Pour impliquer ses collaborateurs, il a choisi de les associer de façon collégiale à la démarche de recrutement, car il tient à la solidarité au sein des équipes. Même si, comme beaucoup d’employeurs, il doit composer avec des arrêts maladie à répétition ou des ruptures de périodes d’essai plus fréquentes que par le passé, il reste optimiste et positif, d’autant que son entreprise se porte bien et qu’il est positionné sur un marché en forte croissance. Christelle Grisoni, du Groupe Bertrand, reconnaît que les employés sont devenus plus exigeants, qu’il y a désormais une prise de conscience qu’il s’agit de métiers durs physiquement et engageants car sou- vent sur des horaires décalés : « nos collaborateurs veulent un meilleur équilibre entre vie privée et vie professionnelle, si bien que nous avons travaillé sur une nouvelle organisation du travail, avec la mise en place d’une semaine de 4 jours en continu.

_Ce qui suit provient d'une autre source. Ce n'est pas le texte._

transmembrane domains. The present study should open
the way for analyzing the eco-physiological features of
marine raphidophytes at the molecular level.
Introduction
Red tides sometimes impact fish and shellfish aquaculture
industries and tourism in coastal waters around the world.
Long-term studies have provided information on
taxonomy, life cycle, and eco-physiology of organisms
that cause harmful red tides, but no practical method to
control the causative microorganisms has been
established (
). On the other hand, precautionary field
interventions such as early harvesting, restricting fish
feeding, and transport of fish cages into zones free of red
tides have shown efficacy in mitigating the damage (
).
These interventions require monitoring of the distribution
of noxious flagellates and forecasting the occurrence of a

Cela fonctionne plutôt bien, grâce à des plannings tournants pour que chacun puisse avoir des week-ends et éviter les coupures ». À la fin des confinements, nombreux sont les employés qui ont rendu leurs tabliers. Certes, la situation s’est améliorée, mais certains postes restent en tension. Le Graal est désormais de garder les talents, d’en attirer d’autres, et de les fidéliser. À cette fin, le Groupe Bertrand a mis en place de formations professionnalisantes et diplômantes.
« Nous n’arrivions pas à recruter, notamment des barmen, et nous nous sommes dit que nous allions prendre notre destin en main en créant notre propre cursus. Quitte à y passer beaucoup de temps », poursuit Christelle Grisoni. Trop frustrant en effet de n’être pas en mesure d’ouvrir certains rangs faute d’employés. Pour les chouchouter, le groupe a noué un partenariat avec GymLib : « tous les collaborateurs ont accès à des salles de sport et à des cours. C’est vraiment très apprécié ». Enfin, un système leur permet d’être autonomes dans leurs demandes d’acomptes sur salaire en milieu de mois, grâce à une appli dédiée.

GUILLAUME GOMEZ

« La gastronomie française, un outil d’influence dans le monde »

Après avoir officié pendant plusieurs années à l’Élysée, au service de présidents de la République, Guillaume Gomez a été nommé ambassadeur pour la gastronomie. Il nous livre ses combats.

Son titre l’amène à voyager à travers le monde et à œuvrer pour soutenir les restaurateurs. Il est beaucoup intervenu pendant la pandémie. Pour lui, les professionnels ne doivent pas baisser les bras : « Paris est la destination la plus prisée au monde, cela n’exclut pas une approche plus responsable. Nous avons besoin de garder notre position de leader pour faire venir les touristes en France. Si plusieurs endroits sont attractifs de par leur culture, la première gastronomie, c’est la France. C’est un outil d’influence important », relève-t-il. À condition que l’alimentation soit engagée, en termes de santé et d’environnement : « les consommateurs doivent devenir des consommacteurs. C’est pourquoi, nous faisons de la pédagogie car nombreux sont ceux qui se nourrissent mal. J’ai bon espoir car beaucoup d’acteurs veulent que les choses changent ». À l’instar de Boris Derichebourg, dont le groupe éponyme a pris le contrôle d’Elior. L’autre cheval de bataille de M. Gomez, c’est que les gens s’alimentent mieux. « On vit de plus en plus vieux, mais en moins bonne santé. Et l’obésité atteint 18 % chez les jeunes », déplore-t-il, mettant en avant les conséquences pour la santé, mais aussi le coût pour la collectivité. Son poste d’ambassadeur est un signal fort du volontarisme politique pour améliorer la donne. Tout comme le fait de reporter directement au président. « Je suis en lien avec tous les acteurs de la filière : des semenciers aux agriculteurs, en passant par les producteurs, les pêcheurs, les vignerons, les distributeurs… À chaque fois qu’on produit ou transforme un aliment, on devrait se demander si c’est bon pour l’autre et pour l’environnement, et tenter d’adopter une démarche plus humaniste », déclare-t-il. C’est là que l’hégémonie française est attendue.